Together with the execution four months later of the family camp inmates who had been brought to Auschwitz-Birkenau in December 1943 and May 1944, this was the largest mass murder of Czech Jews in all of World War II. 

In 1946, just two years after the erev Purim slaughter, the Joseph Popper Lodge of B’nai B’rith here in New York organized a memorial to those who had been murdered. This is the 69th annual service of commemoration. In later years, the Holocaust Survivors of Slovakia joined in sponsoring the service, and from its founding in 1961, the Society for the History of Czechoslovak Jews has been an organizing participant as well.

As we mourn them, we mourn for all the victims of Nazi race-hatred, their fanatic Rassenhaas, who were murdered simply because they were Jews.

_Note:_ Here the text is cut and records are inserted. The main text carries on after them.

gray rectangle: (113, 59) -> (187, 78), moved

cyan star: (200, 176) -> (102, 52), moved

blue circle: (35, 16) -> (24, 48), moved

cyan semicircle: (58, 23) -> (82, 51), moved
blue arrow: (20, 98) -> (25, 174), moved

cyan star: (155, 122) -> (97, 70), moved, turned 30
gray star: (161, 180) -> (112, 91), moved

And there was no one to save them.

That absence, the tragic lack of rescuers and rescue, is highlighted by another anniversary. One hundred years ago, in 1915, Gustav Meyrink published his novel Der Golem in an edition illustrated by Hugo Steiner-Prag, whose design for a machzor appears on the cover of our memorial service booklet. Meyrink’s retelling of the Golem legend made a mishmash of the story, but his book became an instant bestseller in Germany, causing an anti-Semitic backlash in that second year of World War I. Laced throughout with Kabbalah and Madame Blavatsky’s theosophy, it also inspired one of the greatest silent movies ever, the horror film called Der Golem: Wie er in die Welt kam – The Golem: How He Came into the World.

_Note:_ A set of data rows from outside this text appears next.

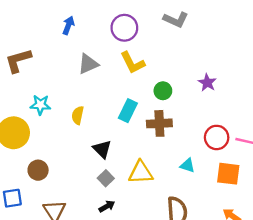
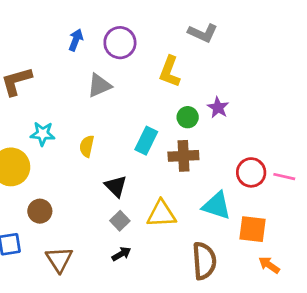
purple circle: (124, 28) -> (120, 43), moved
yellow L-shape: (133, 63) -> (170, 72), moved, turned 48
purple star: (207, 83) -> (218, 108), moved
cyan triangle: (187, 165) -> (217, 206), size x1.6
orange square: (228, 174) -> (253, 229), moved

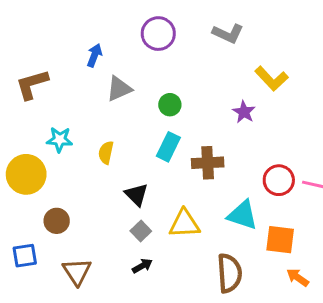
blue arrow: (76, 40) -> (94, 55), moved
purple circle: (120, 43) -> (158, 34), moved
yellow L-shape: (170, 72) -> (272, 79), moved, turned -64
green circle: (188, 117) -> (170, 105), moved

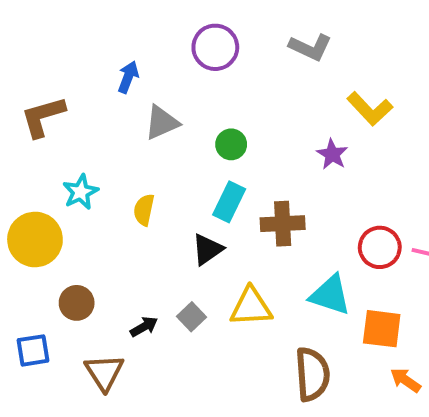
cyan star: (60, 140) -> (81, 192), turned -30
black triangle: (136, 195) -> (207, 249), moved, turned 40
black arrow: (142, 266) -> (144, 327), moved

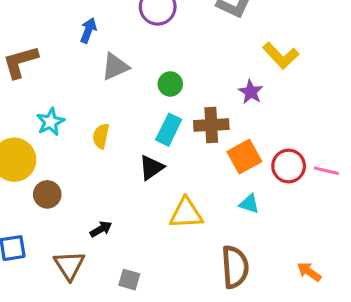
brown cross: (283, 224) -> (211, 125), moved
cyan triangle: (330, 295) -> (249, 204), size x0.6
brown circle: (77, 303) -> (47, 194), moved
gray square: (192, 317) -> (129, 280), moved, turned -30
orange square: (382, 329) -> (244, 157), moved, turned -36

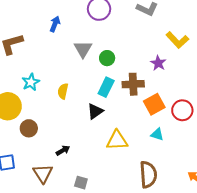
gray triangle: (115, 67) -> (83, 49), moved, turned -36

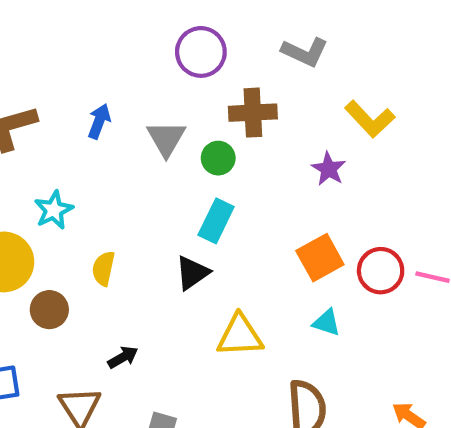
blue arrow: (55, 24) -> (99, 121), moved
brown cross: (133, 84) -> (253, 113), moved
yellow semicircle: (63, 91) -> (103, 268), moved

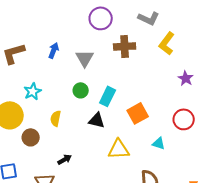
yellow L-shape: (370, 119) -> (167, 43), moved, turned 80
green circle: (218, 158) -> (81, 90), moved
purple star: (329, 169) -> (186, 78), moved
orange square: (320, 258) -> (138, 113), moved
black triangle: (192, 273) -> (97, 120), turned 48

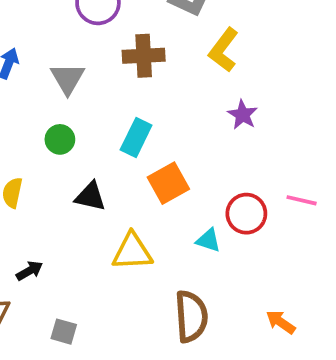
purple star: (186, 78) -> (243, 115), moved
cyan rectangle: (108, 96) -> (136, 138), moved
red circle: (184, 119) -> (246, 214), moved

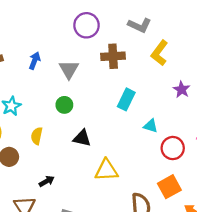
purple star: (243, 115) -> (182, 89), moved
cyan rectangle: (136, 138) -> (126, 99), moved
orange square: (168, 183) -> (169, 187), moved
cyan triangle: (208, 240) -> (151, 126), moved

The origins of the Golem story are shrouded in mystery, but the basic story is this: The gret 16th century Rabbi Yehudah Loew, the Maharal of Prague, using kabbalistic magic formulas, conjured up a human-shaped figure out of clay from the banks of the Vltava/Moldau River. The Golem was a figure of enormous strength, lacking only the faculty of speech. He was created to protect the Jews of Prague from attacks by Christians who accused Jews of killing Christian children in order to use their blood for baking matzah. We know how crazy an accusation this is, but too many gullible Christians believed it, from the time it first surfaced in England, in the 12th century, until its most recent manifestations in the 20th century, not very long ago.

So the Golem story, even in a distorted retelling, has been very appealing to our people, especially when they felt imperiled or desperately needed rescuing from murderous mobs.

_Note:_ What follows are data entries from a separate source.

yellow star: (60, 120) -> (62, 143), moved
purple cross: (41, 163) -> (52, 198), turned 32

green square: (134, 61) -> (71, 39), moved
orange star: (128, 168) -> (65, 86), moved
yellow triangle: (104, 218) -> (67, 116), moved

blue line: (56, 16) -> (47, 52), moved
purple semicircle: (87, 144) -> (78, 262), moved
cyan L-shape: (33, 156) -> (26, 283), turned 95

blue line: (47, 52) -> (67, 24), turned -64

No Golem appeared to save our parents and grandparents, or our brothers and sisters during the Second World War, and although anti-Semitism and Jew-hatred seemed to abate for a while in the decades after the war ended, we see that it’s back, and “never again” seems to be turning into “ever again” at the hands of Islamist terrorists and their supporters on both the extreme right and the extreme left.

In the face of this renewal of ancient hatreds, we can see how the Golem story speaks to our people’s hope for security and safety. The legend says that when the Golem went out of control, like the Sorcerer’s Apprentice, Rabbi Loew caused the Golem to cease functioning, laid the inert clay in the attic of the Altneushul in Prague and forbade entrance to the attic on pain of excommunication. “It is believed that the Golem is still lying there, buried deep under a heap of torn leaves from old prayer books, and only waiting for the coming of the Messiah, or for the time when new dangers appear to menace the existence of Israel, to rise again and smite the foe” (Jan Munk, “The Golem of Prague”) 

A sad story, all in all. The truth is more accurately presented in the megillah, the Scroll of Esther we read on Purim earlier this week. The Jews of ancient Persia are saved by Mordecai and Esther. God does not appear in the story at all. Esther and Mordecai do it on their own, using their own resources, relying on coolheaded plans and equally careful actions. The lesson: It’s up to us to do the best we can, as they did. No Golem. No messiah.

And along with these efforts, to grieve, never to forget, but also to move forward and rebuild good lives. We pray for the souls of our dear ones and trust that the God we praise indeed exists, and that before the end, in the end, or after the end, it will all come out right.